My wife Sally is heavily interested in fashion. She often tells me that her ideal job would be to act as someone's personal shopper, assisting them to find clothes which best suit them.
She of course, needs no assistance to find clothes which best suit her and the groaning wardrobes attest to that fact. When I first met her I was amused to discover that she would regularly come home with £200 worth of clothes, try them all on, then take £120 worth back to Marks & Spencers.
She treats each day as a challenge. In fact the day begins the night before as she plans her wardrobe for tomorrow's work day.
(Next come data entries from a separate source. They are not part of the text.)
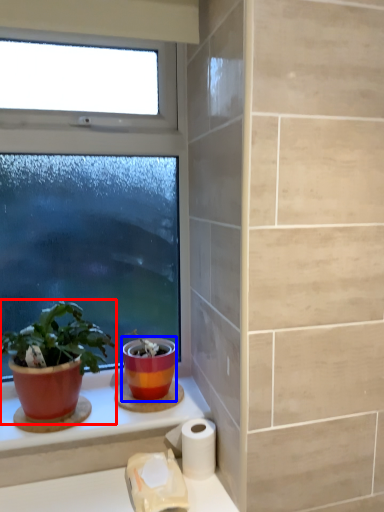 Question: Among these objects, which one is farthest to the camera, houseplant (highlighted by a red box) or flowerpot (highlighted by a blue box)?

Choices:
 (A) houseplant
 (B) flowerpot

Answer: (B) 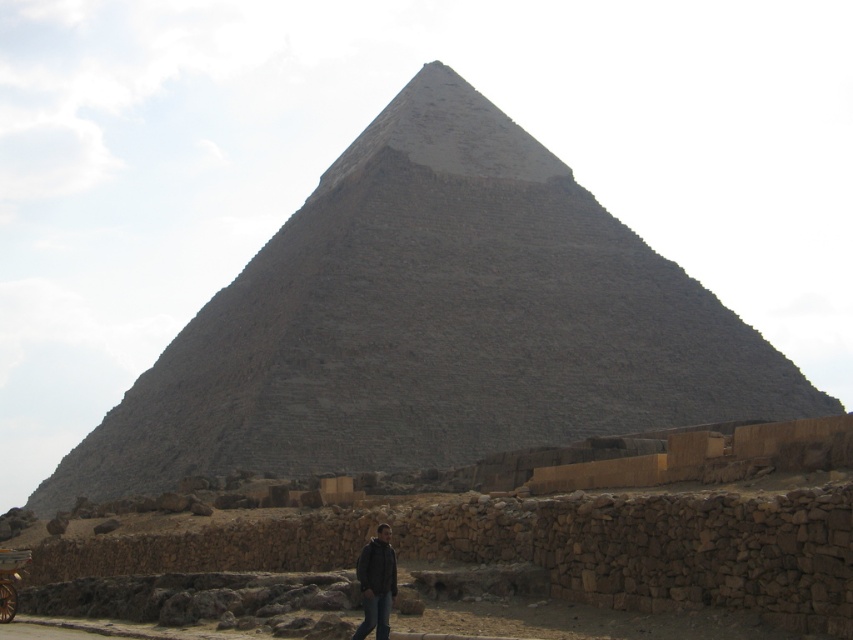 Who is positioned more to the left, gray stone pyramid at center or black leather jacket at lower center?

gray stone pyramid at center is more to the left.

Is gray stone pyramid at center to the left of black leather jacket at lower center from the viewer's perspective?

Correct, you'll find gray stone pyramid at center to the left of black leather jacket at lower center.

Is point (476, 268) closer to camera compared to point (378, 611)?

No, it is not.

You are a GUI agent. You are given a task and a screenshot of the screen. Output one action in this format:
    pyautogui.click(x=<x>, y=<y>)
    Task: Click on the gray stone pyramid at center
    The image size is (853, 640).
    Given the screenshot: What is the action you would take?
    pyautogui.click(x=433, y=323) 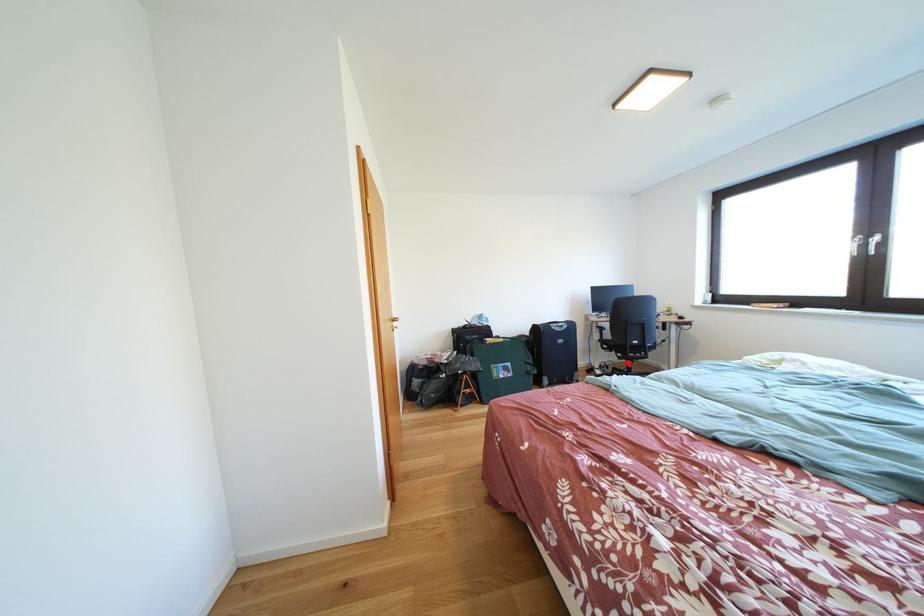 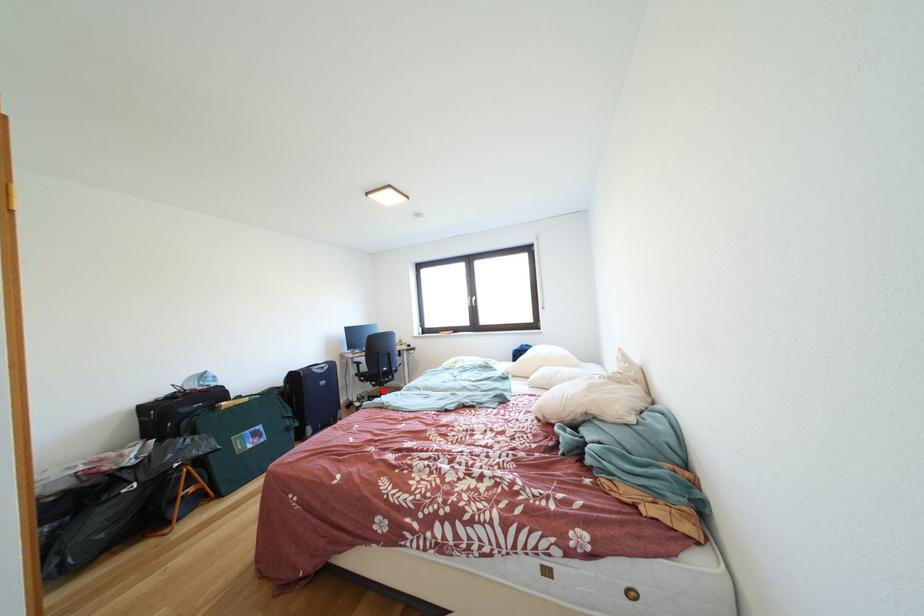 I am providing you with two images of the same scene from different viewpoints. A red point is marked on the first image and another point is marked on the second image. Does the point marked in image1 correspond to the same location as the one in image2?

Yes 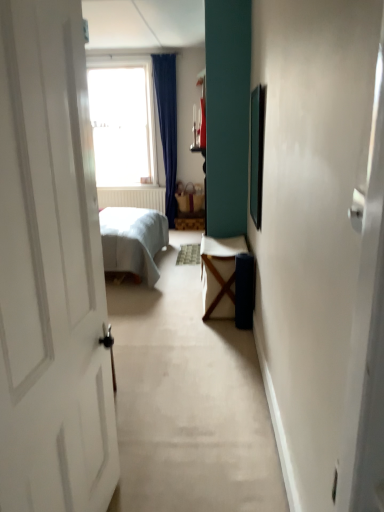 Question: Considering the positions of transparent glass window at upper center and wooden table at center in the image, is transparent glass window at upper center bigger or smaller than wooden table at center?

Choices:
 (A) small
 (B) big

Answer: (B)

Question: From the image's perspective, relative to wooden table at center, is transparent glass window at upper center above or below?

Choices:
 (A) below
 (B) above

Answer: (B)

Question: Considering the real-world distances, which object is farthest from the matte brown wicker basket at center?

Choices:
 (A) transparent glass window at upper center
 (B) wooden table at center

Answer: (B)

Question: Estimate the real-world distances between objects in this image. Which object is farther from the transparent glass window at upper center?

Choices:
 (A) matte brown wicker basket at center
 (B) wooden table at center

Answer: (B)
Having carefully checked the weather forecast, various potential outfits are strewn over the bed until she comes up with the perfect combination to suit the weather and to catch the eye as she strolls down the catwalk office corridor.
Imagine my surprise then as having waved her off to work as normal, she came flying back into the house half an hour later all of a lather. As she raced upstairs, the hurried, breathless explanation cascaded down behind her.
It transpires that there is another woman at Sally's work called Jane who is totally different from Sally in that she cares not a jot what she wears to work. Her everyday outfit is the company fleece, blue jeans and trainers which she consistently wears as a comfortable 'uniform'. On this day however, the managers were having a special event and Jane wanted to make a special effort for it. She had therefore shed the fleece, jeans and trainers and had donned her high heels, a pencil skirt and as you may have guessed, the identical top to Sally - every woman's worst nightmare!
Of course the men in the office thought this was hilarious and proceeded to call Sally and Jane by each others names. This drove Jane to don her fleece to cover up and she slipped quickly into the grumps. Sally therefore proceeded to save the day by rushing home and changing her top. So my Wonder-woman saved the day.
I'm betting that Jane will be back in her fleece tomorrow.